Pedaling away from the tiny mountain shop, we round yet another bend, revealing a foreboding indication of more climbing: there is another wide, sweeping curve of a switchback before us. Well, I guess that little village wasn't at the top after all. We take the slight disappointment in stride, feeling freed by the idea that we can sleep anywhere we like.
Keeping our eyes peeled for a good place to string our hammocks, we pedal on. Within minutes, our hunt for a place to sleep is over: a dirt lane leads off the main road, curving up the hillside to our right. Feeling confident this will lead us home, we climb off the bikes and push them upwards, following the path until we're in a pine forest, atop a ridge overlooking the highway.
As we lean our bikes on a pair of trees and begin to walk around, hunting for the ideal patch of land on which to settle, we find ourselves smiling and laughing, no longer achingly tired. For here we are, out in nature once more, doing one of the very things we love most about cycle touring: camping.
How dearly we have missed this!
Without a moment's hesitation, we settle into a routine we've performed hundreds of times on this journey. The act of making camp is deeply ingrained within us now, a muscle memory not so dissimilar from riding a bike. As the sun begins its descent, and the golden hour nears its end, a distinct chill hangs in the mountain air.

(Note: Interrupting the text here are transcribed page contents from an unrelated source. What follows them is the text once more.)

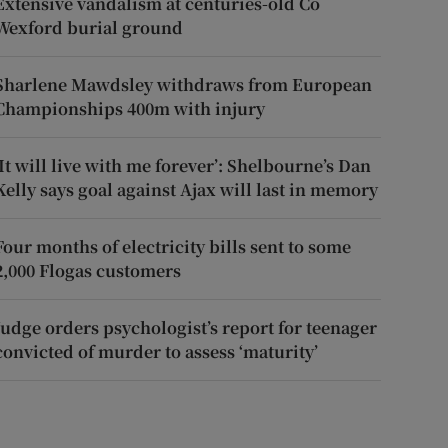
Extensive vandalism at centuries-old Co
Wexford burial ground
Sharlene Mawdsley withdraws from European
Championships 400m with injury
‘It will live with me forever’: Shelbourne’s Dan
Kelly says goal against Ajax will last in memory
Four months of electricity bills sent to some
2,000 Flogas customers
Judge orders psychologist’s report for teenager
convicted of murder to assess ‘maturity’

I think the best wild-camps are the ones where we are somewhere remote enough to make a fire. Unfortunately, we aren't exactly off the beaten track tonight; the highway is right below us. As I hang the hammocks we bought on Phú Quốc and survey the area, I start to realize just how cold it is going to be tonight without our tent. Remote or no, we're having a fire.
As Tara unpacks the cooking kit, I set about foraging for wood in the forest around us. No matter how many times I do this, I will invariably wind up smiling to myself, remembering camping trips with my Dad growing up. When he wasn't flexing and telling us to "check out these pythons" (his biceps), he was busy hacking away at firewood, being, as he described himself, The Provider!
Family in-joke or not, there really is a profound pleasure in providing a fire to keep your family warm. With Tara beside me cooking our dinner, I crouch by the clearing I've made, kindling, flint, and steel in hand. In this moment, I feel completely at peace. Without fail, when the sparks ignite my carefully constructed tinder, it makes me want to beat my chest and yell to the world, look what I have created!
I can't help but radiate excitement about our situation: we're camping again! While Tyler is busy building a fire, I get to work preparing our evening meal. Cooking is one of my favorite occupations, and I've missed it greatly during these past few months in Southeast Asia. It hasn't made sense to drag out our big metal pot, only to prepare the same food that we could purchase easily and cheaply nearly everywhere. Until tonight!
As I take stock of what we have in the cooking pannier, I reconnect with the deep satisfaction I derive from being able to cook for myself. The meditative act of slowly chopping vegetables for soup, stirring a sauce round and round until the flavors concentrate, or frying garlic until it sizzles golden brown and smells irresistible… these are all things that are deeply fulfilling to me. It is my intention that this meal will be as filling as the act of making it is, and will sustain us over what is sure to be a cold night.
I start by boiling a potful of our waterfall water with the dry noodles and a packet of ramen inside. When they're done cooking, I pour off the water, adding a little oil with which to stir-fry the result. Some sliced onions go in as well, along with a couple of eggs I scramble on the side.
With our spice bag long gone, this won't be the most flavorful meal in the world, but I manage to scrounge up some leftover dried vegetable snacks from the handlebar bag to help. Crushing these over the noodles with a pinch of salt and a ramen spice packet, we have a tasty crunchy topping.
The finishing touch comes when I unearth, from the deep recesses of the cooking pannier, a few of the peppercorns we plucked in Cambodia, now shriveled and hard like the kind that go in grinders. This simple dish, cobbled together from what few things we could find in that tiny mountain shop, is one of the most satisfying I've had in a good long while.
The feeling of contentment that comes from being outdoors with a beautiful view, the scent of woodsmoke in the air, and a warm home-cooked meal is priceless.